From: David Kerr <dmk(at)mr-paradox(dot)net>
To: pgsql-performance(at)postgresql(dot)org
Subject: Re: Very long deletion time on a 200 GB database
Date: 2012-02-28 17:06:08
Message-ID: (view raw, whole thread or download thread mbox)
Lists: pgsql-performance
On 02/27/2012 12:08 AM, Reuven M. Lerner wrote:
> Hi, everyone. I wanted to thank you again for your help on the huge
> delete problem that I was experiencing.
> After a lot of trial and error, we finally came to the conclusion that
> deleting this much data in the time frame that they need, on
> underpowered hardware that is shared with an application, with each test
> iteration taking 5-9 hours to run (but needing to run in 2-3), is just
> not going to happen.

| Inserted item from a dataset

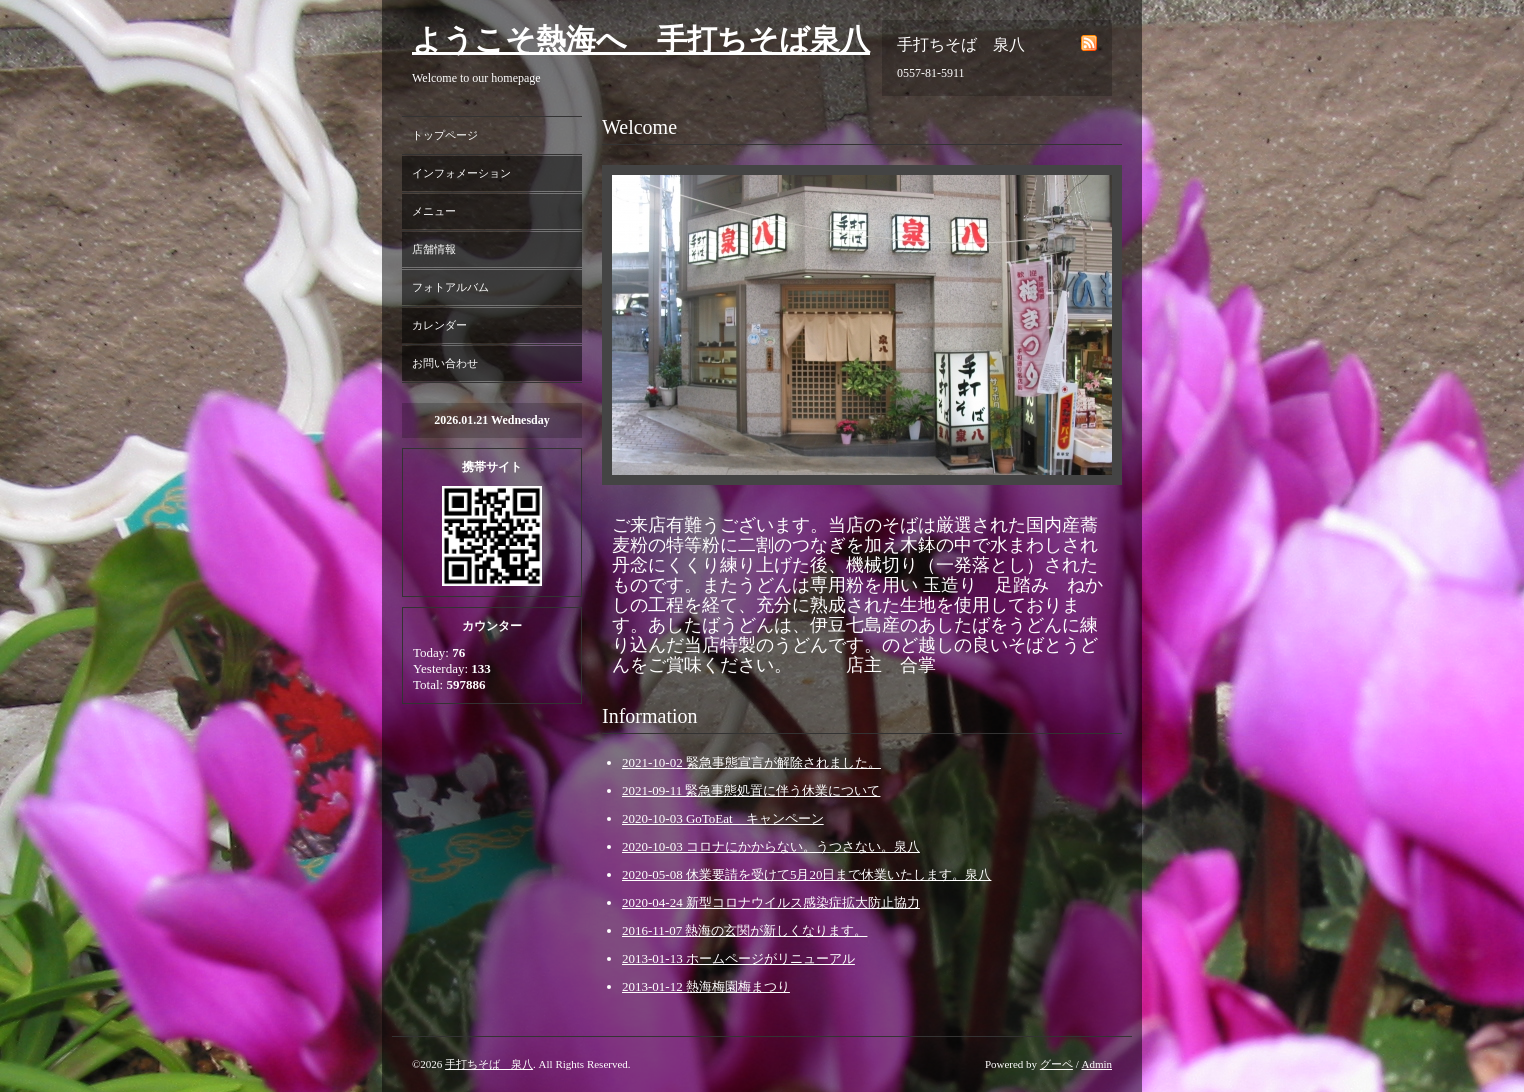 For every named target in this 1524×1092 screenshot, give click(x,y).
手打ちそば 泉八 (489, 1064)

We tried many of the options that people helpfully
> suggested here, but none of them gave us the performance that we needed.
> (One of the developers kept asking me how it can possibly take so long
> to delete 200 GB, when he can delete files of that size in much less
> time. I had to explain to him that deleting rows from a database, is a
> far more complicated task, and can't really be compared to deleting a
> few files.)
> In the end, it was agreed that we could execute the deletes over time,
> deleting items in the background, or in parallel with the application's
> work. After all, if the disk is filling up at the rate of 2 GB/day, then
> so long as we delete 4 GB/day (which is pretty easy to do), we should be
> fine. Adding RAM or another disk are simply out of the question, which
> is really a shame for a database of this size.


I'm coming a little late to the tread but i didn't see anyone propose 
some tricks I've used in the past to overcome the slow delete problem.

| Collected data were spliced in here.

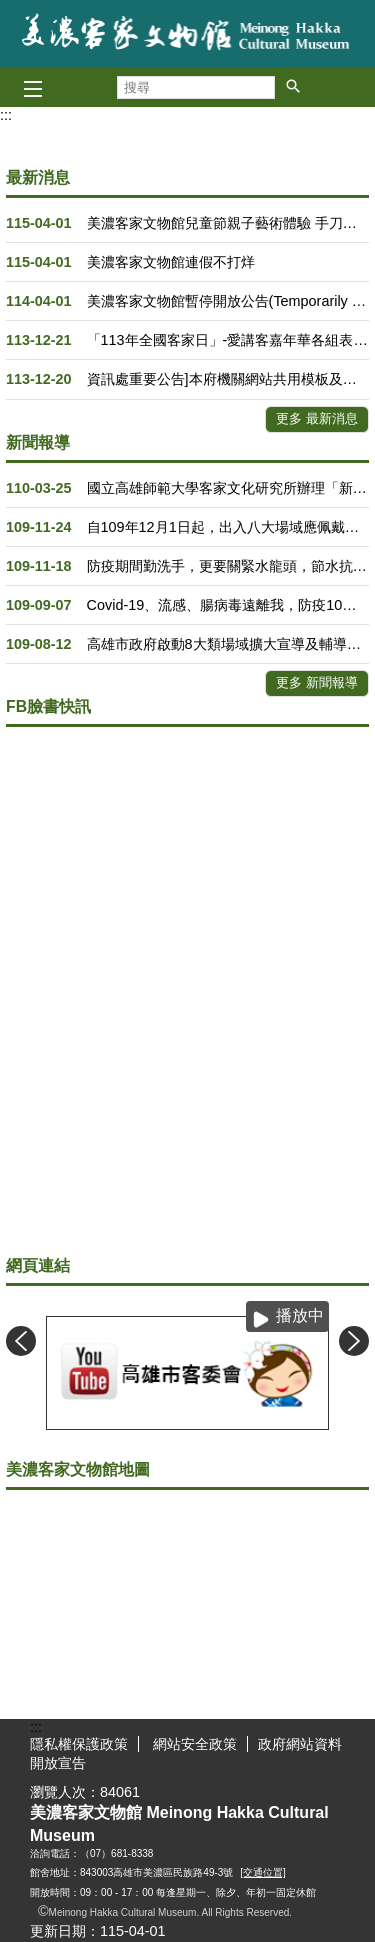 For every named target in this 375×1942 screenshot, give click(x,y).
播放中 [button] (300, 1315)
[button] (293, 86)
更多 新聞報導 (317, 682)
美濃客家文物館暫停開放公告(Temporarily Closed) (228, 301)
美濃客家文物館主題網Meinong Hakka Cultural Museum (188, 33)
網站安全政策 (193, 1744)
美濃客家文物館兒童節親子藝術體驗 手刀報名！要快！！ (228, 223)
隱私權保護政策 (79, 1744)
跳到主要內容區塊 (10, 10)
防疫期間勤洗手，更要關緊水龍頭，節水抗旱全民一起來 (228, 566)
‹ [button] (21, 1341)
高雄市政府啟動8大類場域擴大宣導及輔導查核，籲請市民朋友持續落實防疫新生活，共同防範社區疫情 (228, 644)
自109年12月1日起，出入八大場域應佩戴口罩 (228, 527)
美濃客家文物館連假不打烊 (171, 262)
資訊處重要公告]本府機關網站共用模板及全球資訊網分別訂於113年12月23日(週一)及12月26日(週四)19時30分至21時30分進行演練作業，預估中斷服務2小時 (228, 379)
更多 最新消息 (317, 418)
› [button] (354, 1341)
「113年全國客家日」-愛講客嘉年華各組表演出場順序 (228, 340)
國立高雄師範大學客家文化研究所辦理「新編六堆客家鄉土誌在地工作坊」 (228, 488)
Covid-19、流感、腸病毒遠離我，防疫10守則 (228, 605) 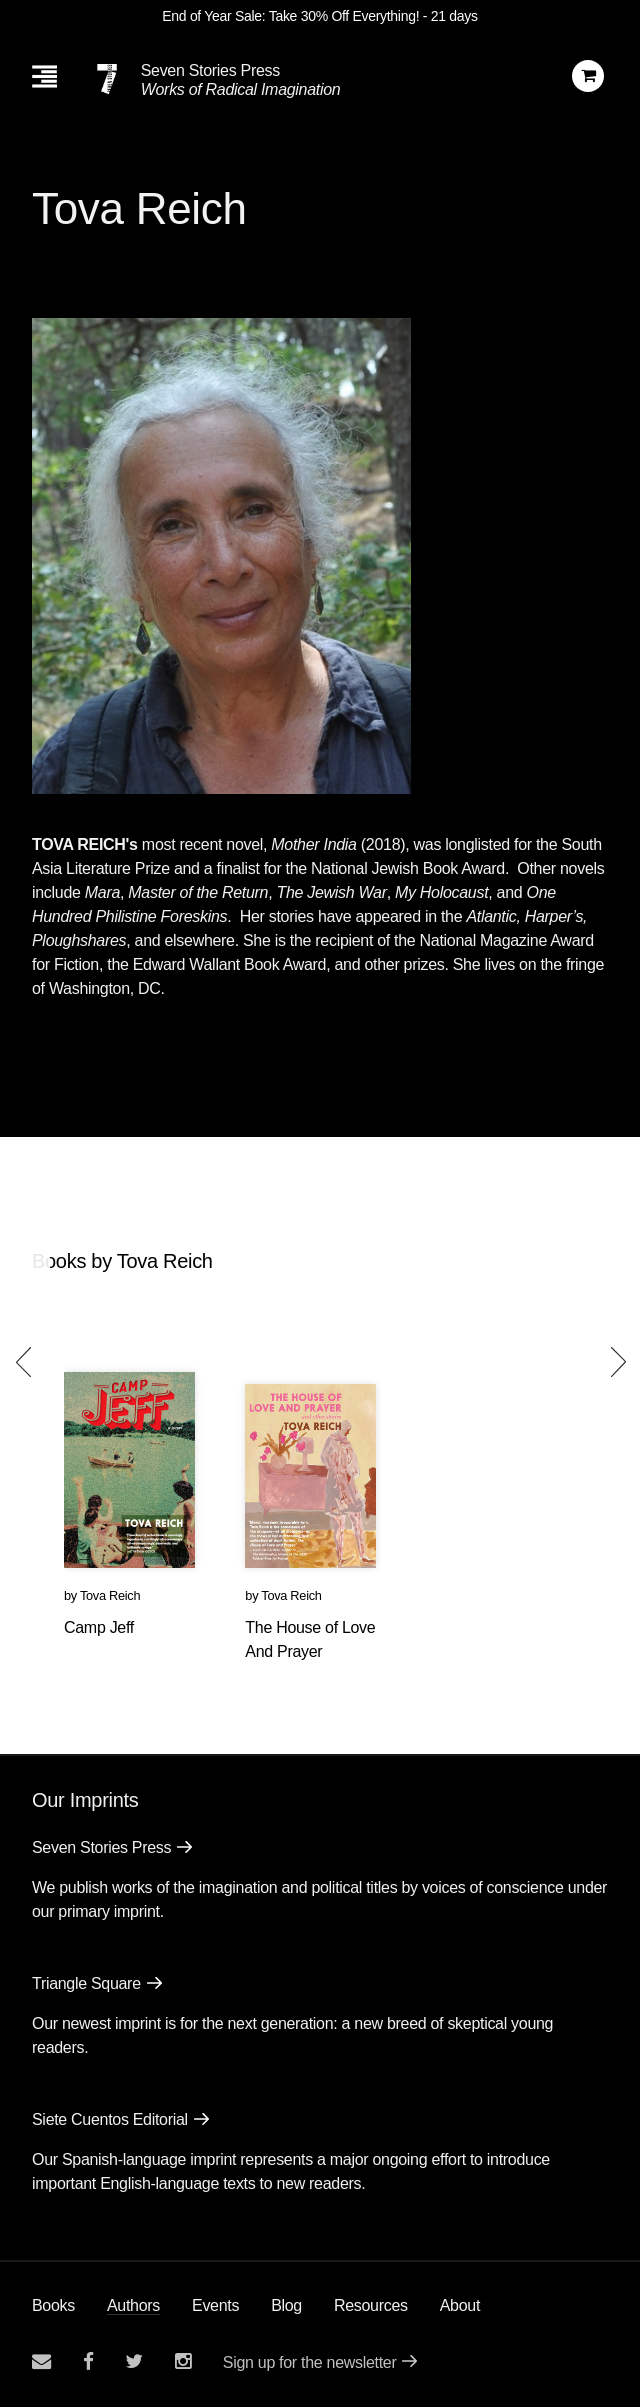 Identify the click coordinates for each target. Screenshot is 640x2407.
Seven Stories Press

First - if you can drop your FKs, delete, re-create your FKs you'll find 
that you can delete an amazing amount of data very quickly.

second - if you can't do that - you can try function that loops and 
deletes a small amount at a time, this gets around the deleting more 
data then you can fit into memory problem. It's still slow but just not 
as slow.

third - don't delete, instead,
create new_table as select * from old_table where <records are not the 
ones you want to delete>
rename new_table to old_table;
create indexes and constraints
drop old_table;

fourth - I think some folks mentioned this, but just for completeness, 
partition the table and make sure that your partition key is such that 
you can just drop an entire partition.

Hope that helps and wasn't redundant.